Gynäkologin aus Hamburg-Bergedorf: Hormone machen Beckenboden weicher

„Durch die Muskelkraft, die dieses Netz aufbaut, können wir auch unsere Blase und unseren Darm steuern und empfinden Lust beim Geschlechtsverkehr“, erklärt sie weiter.

Normalerweise ist diese Hängematte in unserem Körper durch viele einzelne Fasern straff gespannt. In einer Schwangerschaft wird der Beckenboden durch Hormone und Wassereinlagerungen weicher, damit bei der Geburt der Kopf des Kindes hindurchpasst. Eine große Belastung für die werdende Mutter.

Neu-Mamas bekommen Übungen gegen Inkontinenz mit auf den Weg

„Jede Frau muss in einer Schwangerschaft etwa 10 bis 15 Kilogramm zusätzliches Gewicht auf ihrem Beckenboden tragen, das die Organe nach unten drückt“, weiß die Gynäkologin. Mit diesem Druck geht einher, dass die Frau den Urin nicht mehr so gut halten kann und mit fortschreitender Schwangerschaft häufiger zur Toilette gehen muss. Für die Rückbildung braucht der Körper Zeit. Und das muss man unterstützen.

Noch in der Geburtsklinik bekommen Neu-Mamas Übungen für den Beckenboden mit auf den Weg. Im Alltag mit einem Neugeborenen finden viele allerdings nicht die Ruhe für das Rückbildungstraining.
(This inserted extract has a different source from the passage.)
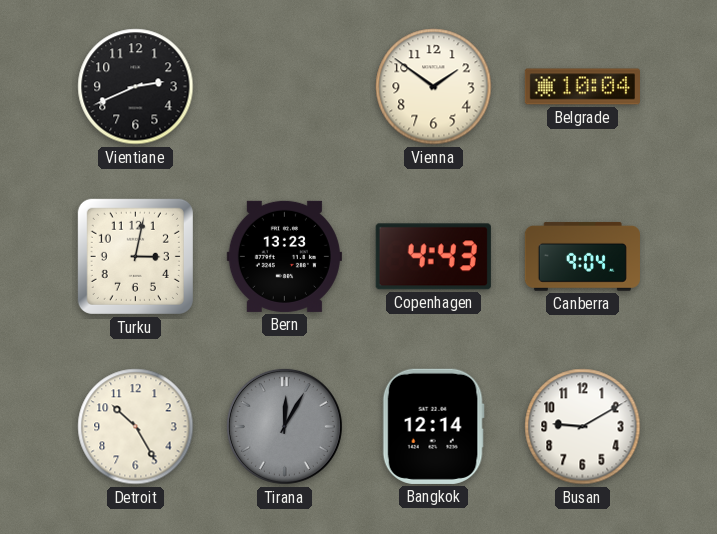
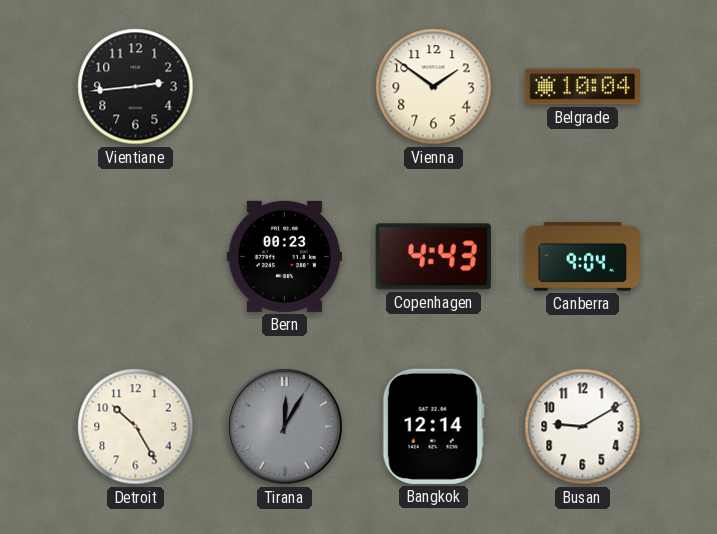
Vientiane: 2:41 -> 2:44
Turku: 3:02 -> none
Bern: 13:23 -> 00:23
Doch auch wenn es später vielleicht nicht mehr ganz so effektiv ist wie am Anfang, es lohne sich immer, aktiv zu werden.

Inkontinenz: Yoga und Pilates helfen, den Beckenboden zu stärken

Das gilt auch für ältere Frauen, denn Probleme mit dem Wasserhalten, etwa bei herzhaftem Lachen oder Niesen, zeigen sich häufig auch in der Menopause: „Die Wechseljahre sind ein Knackpunkt, weil dann unsere weiblichen Hormone wegfallen“, sagt die Oberärztin. „Das Östrogen macht ganz viel für die Stabilität und Flexibilität des Beckenbodens.“

Mit Yoga und Pilates lässt sich der Beckenboden stärken. Im Internet sind diverse Videos mit Übungen zu finden, es gibt spezielle Beckenbodenkurse, die häufig auch die Krankenkassen anbieten.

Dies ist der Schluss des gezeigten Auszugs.